> [What the task asks]: Filter the listing below, please, and copy only the lines with the word "comment".

> [Records for this exercise]:
^^^^^^^^

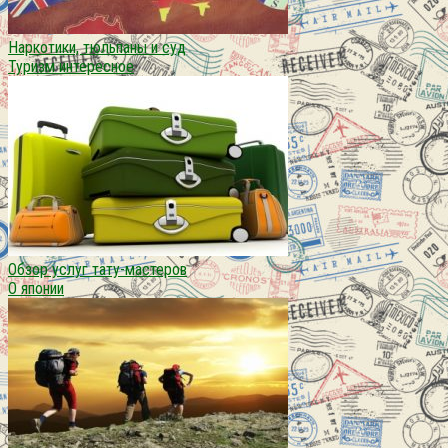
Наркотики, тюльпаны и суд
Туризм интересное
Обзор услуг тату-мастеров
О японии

^^^^^^^^

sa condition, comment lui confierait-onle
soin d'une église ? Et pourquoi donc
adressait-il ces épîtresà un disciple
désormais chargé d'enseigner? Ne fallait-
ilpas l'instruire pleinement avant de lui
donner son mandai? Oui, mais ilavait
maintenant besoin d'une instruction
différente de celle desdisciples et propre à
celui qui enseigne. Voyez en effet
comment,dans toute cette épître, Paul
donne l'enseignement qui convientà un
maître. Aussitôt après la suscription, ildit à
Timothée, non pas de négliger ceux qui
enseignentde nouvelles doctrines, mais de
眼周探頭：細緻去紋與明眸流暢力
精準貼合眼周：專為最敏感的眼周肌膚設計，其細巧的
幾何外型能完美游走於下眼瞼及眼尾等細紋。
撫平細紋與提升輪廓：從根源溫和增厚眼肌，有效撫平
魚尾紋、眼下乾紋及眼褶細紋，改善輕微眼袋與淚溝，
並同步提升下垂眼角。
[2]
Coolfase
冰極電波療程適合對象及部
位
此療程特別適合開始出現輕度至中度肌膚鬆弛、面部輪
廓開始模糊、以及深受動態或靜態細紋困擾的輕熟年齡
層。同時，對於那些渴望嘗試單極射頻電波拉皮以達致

^^^^^^^^

> [Result of the task]:
sa condition, comment lui confierait-onle
comment,dans toute cette épître, Paul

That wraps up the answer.